In regression we are taught to examine the residuals after performing a regression. We do this in order to validate the assumptions required for the least-squares method to produce an optimal solution. I am writing this blog so that analysts will consider an additional residual chart or charts as part of their normal validation of a regression. This chart is a plot of the residuals vs. each predictor variable.
Quick review of regression residual analysis
For the least-squares method to solve a regression, there are a few specific assumptions to be met. For most Lean Six Sigma practitioners, this is the first analysis method that they learn where the assumptions cannot be tested prior to the analysis. These assumptions are verified against the answer of the regression based on the characteristics of the residual error. The residual error is the difference between the actual data values and the predicted values for each data value’s predictors or x-values.
The assumptions can be simplified as such: The residuals are NID(0,s^2). This can be translated to mean that the residuals must be independent, normally distributed, with a mean of zero and a constant variance for the entire range of y.
Testing for residual independence
The independence of the residuals implies a few different concepts. One is that every predicted value has no bias in its residual value. An example is that certain values of the regression output have bias to positive residuals or negative residuals. This generally shows up as a curve or wave form in a plot of the residual (y) vs. predicted value (x).
A second independence concept is a time correlation of the residuals. In this case the residuals may have a bias to be more positive or more negative at a period of time during the data collection. This is commonly found when a process start-up performance is not like the standard running performance producing a series of high or low residual values.

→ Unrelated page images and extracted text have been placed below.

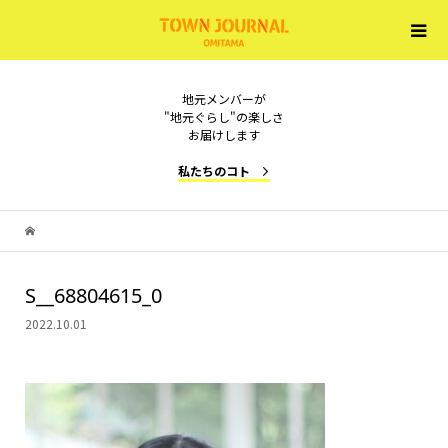
地元メンバーが
"地元ぐらし"の楽しさ
お届けします
私たちのコト
S__68804615_0
2022.10.01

Autocorrelated data, primarily in y but sometimes in x values as well, can also impact the residual independence. This autocorrelation is found when sequential data points are not independent because the next data point is always close to the value of the prior data point as we can find in the stockmarket, rapid temperature measurements, and more. Think about it: if you measure the room temperature every five minutes and the current temperature is 74 degrees F, in five minutes what will the temperature be? It will be a degree or two from 74. This is different than if we measured the temperature once a day or once a shift. In this second example, the temperature value will be a random value within in the range of what the room is experiencing. These types of non-independence are observed with a plot of the residuals in time order of the actual value data.
This is generally a simple test of using a probability plot (sometimes a histogram). When the residuals are normally distributed, it ensures that the solving algorithm will properly fit to the middle of the residuals. If the residuals are bimodal or highly skewed, the best predicted model is not an optimal fit. This is generally corrected by adding more terms to a model such as squared terms or interactions. You should be aware that you can achieve normal looking residuals and still fail one of the other residual evaluations.

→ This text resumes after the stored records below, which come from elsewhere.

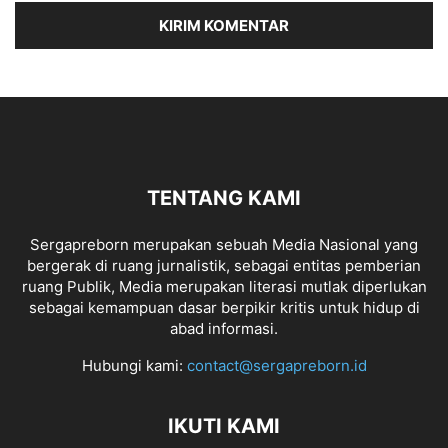
TENTANG KAMI
Sergapreborn merupakan sebuah Media Nasional yang
bergerak di ruang jurnalistik, sebagai entitas pemberian
ruang Publik, Media merupakan literasi mutlak diperlukan
sebagai kemampuan dasar berpikir kritis untuk hidup di
abad informasi.
Hubungi kami:
contact@sergapreborn.id
IKUTI KAMI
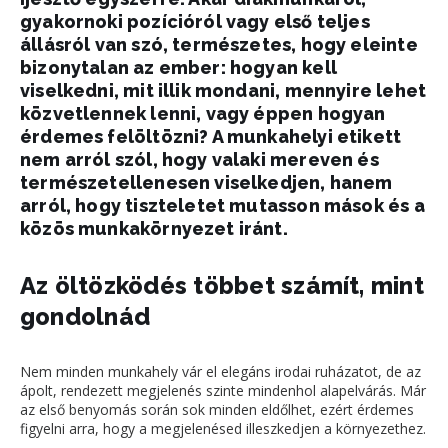
gyakornoki pozícióról vagy első teljes
állásról van szó, természetes, hogy eleinte
bizonytalan az ember: hogyan kell
viselkedni, mit illik mondani, mennyire lehet
közvetlennek lenni, vagy éppen hogyan
érdemes felöltözni? A munkahelyi etikett
nem arról szól, hogy valaki mereven és
természetellenesen viselkedjen, hanem
arról, hogy tiszteletet mutasson mások és a
közös munkakörnyezet iránt.
Az öltözködés többet számít, mint
gondolnád
Nem minden munkahely vár el elegáns irodai ruházatot, de az
ápolt, rendezett megjelenés szinte mindenhol alapelvárás. Már
az első benyomás során sok minden eldőlhet, ezért érdemes
figyelni arra, hogy a megjelenésed illeszkedjen a környezethez.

Another cause of this can be from a predicted value that is truly non-normal such as the time it takes to complete a task. At times this type of data will periodically have high residuals when a random long-time event occurs. In this case you would generally transform the y value and perform the regression again.
This characteristic is typically evaluated with a plot of the residual vs. predicted value. The constant variance assumption, if considered as met if there is no pattern in the spread of the residual plot across the range of the predicted values. These shapes generally are like a megaphone where the width of the residuals changes linearly with the predicted value. In this case the variance is proportional to the mean.
The other general shape is like the bell of a trumpet where the width of the residuals increases more rapidly than linearly so that it flairs out to a very large width as the range of predicted values change. In this case the variance is considered as proportional to the mean squared.
In both of these cases you would generally transform the y value and then perform the regression again.
Unappreciated assumption in regression
If you dive into the least squares methods for solving for the regression coefficients, you will discover that all of the assumed uncertainty is assumed to be in the output value or the predicted value from the model. There is no allowance for uncertainty in the value of the predictors or x-values used in the regression. This is an issue that we understand and manage quite well when performing a design-of-experiments but do not seem to consider when running regressions. What this means to us is that the analysis assumes that every x-value used in a regression is exactly known. When this is not true, it is very difficult to understand how that uncertainty will affect the regression results. This is the issue that has led me to write about the residuals vs. predictor plots.
Plotting residuals vs. the predictor variables
Examining these residual plots, residuals vs. predictors, was taught to me during my Masters in Statistics program. I was very surprised when I began working as a statistician and in the Lean Six Sigma genre that no-one really performed this test. I know that these plots have allowed me to recognize problems with my data that the normal residual charts have not identified.
Identifying extreme values of the predictor variables.
With the majority of the residual focus on the actual residual value and its corresponding fitted value, which are all related to the regression output, there is very little emphasis on the quality of the x-values. As stated above, the analysis assumes that all of the x-values are known exactly. If you use a really good statistics software to perform your regressions, you have a chance to identify problems with a predictor because the software will identify residuals that have both a high residual value and also a residual that has a high influence. It is the high influence or what is sometimes called a high leverage condition that may indicate problems with a specific x-value. The specific issue that I have found with these plots is the existence of single x-value that is outside of the range of the typical x-values. It has usually been caused by a missing decimal point or a data recording error such as a transposing of digits. In each case, the offending x-value was shown to be significant in a multiple regression due to the single errant point and then non-significant when the errant point was corrected.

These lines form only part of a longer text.